Hello,

I'm new. I have a MIKROTIK RB951U1-2nD router for 1 year. I access it with WinBox.

Behind it ( router) i have Windows, a xampp server on which I host Wordpress. A hacker attack started a month ago, and the hacker using the server's local IP 192.168.88.100.

Attacker real IP is not visible. I am asking for guidance on how to find out where the attack is coming from. The computer has Malwarebyts licensed.

Is mikrotik hacked or WinBox or something else.

Here is an example from the server access log:

192.168.88.100 - - [15/Mar/2024:14:14:57 +0200] "POST /wp-cron.php?doing_wp_cron=1710504897.6459970474243164062500 HTTP/1.1" 200 -
192.168.88.100 - - [15/Mar/2024:14:15:02 +0200] "POST /wp-admin/admin-ajax.php?action=wp_1_wc_privacy_cleanup&nonce=8e5dc83129 HTTP/1.1" 200 -

Please guide me.

PS Admins please excuse me if I haven't posted in the right place.

The "hack" is coming from the internet to your wordpress server. Why would the router be involved at all? The hacker can visit your wordpress site just like any other internet user.

Hello Normis.
Thank you for replay. I have involved router, because as per my point of view, if router is hacked bad persons can send requests from internal IP. For first time i see hacker that attack using internal IP and cannot see real IP or MAC inside of router. In the log ( which i am monitoring continuously) cannot find "real path" of hacker nor in access log. So how they can "visit me" without trace in log, access bridge etc..
All traffic pass trough the router. "Look like": myself trying to hack myself. I think( with all respect of you) your statement is strange for me.

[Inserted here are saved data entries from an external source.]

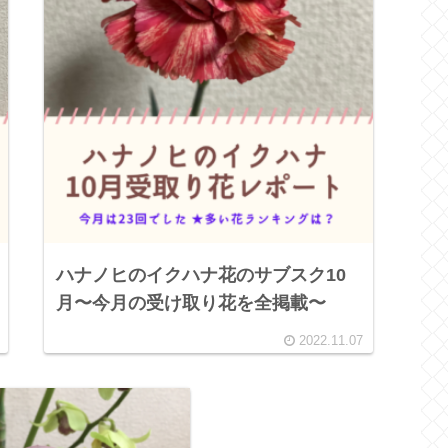
ハナノヒのイクハナ花のサブスク10
月〜今月の受け取り花を全掲載〜
2022.11.07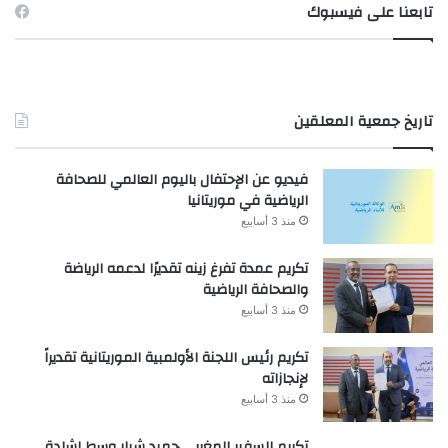
تابعنا على فيسبوك
تاريخ جمعية المعلقين
فيديو عن الإحتفال باليوم العالمي للصحافة
الرياضية في موريتانيا
منذ 3 أسابيع
تكريم عمدة تفرغ زينه تقديرًا لدعمه الرياضة
والصحافة الرياضية
منذ 3 أسابيع
تكريم رئيس اللجنة الأولمبية الموريتانية تقديراً
لإنجازاته
منذ 3 أسابيع
تكريم السفير المغربي حميد شبار وسط إشادة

In /ip/firewall/connections you can see all connections, just filter on Dst. Address 192.168.88.100 to get the list of Src. Addresses.
Still unclear what makes you think your router is part of the hack. Especially because the only log you provide is from the XAMPP server.

Can you provide your routers config?
Remove serial and post between code tags by using the </> button.

Hello Erlinden,
please accept my apologies for this inconvenience.
If i know cannot asking you.
Attached please find configuration file named: forchecking.rsc

At your disposal with respect.

maybe file is not attached.?? I cannot see it in my post.
Please advice if the file is not received by you.

Requests from the server itself to wp-cron.php. Nothing wrong with that. Nevertheless, I think you should make yourself familiar with WordPress. Keeping it updated and secure is crucial when exposing it to public internet.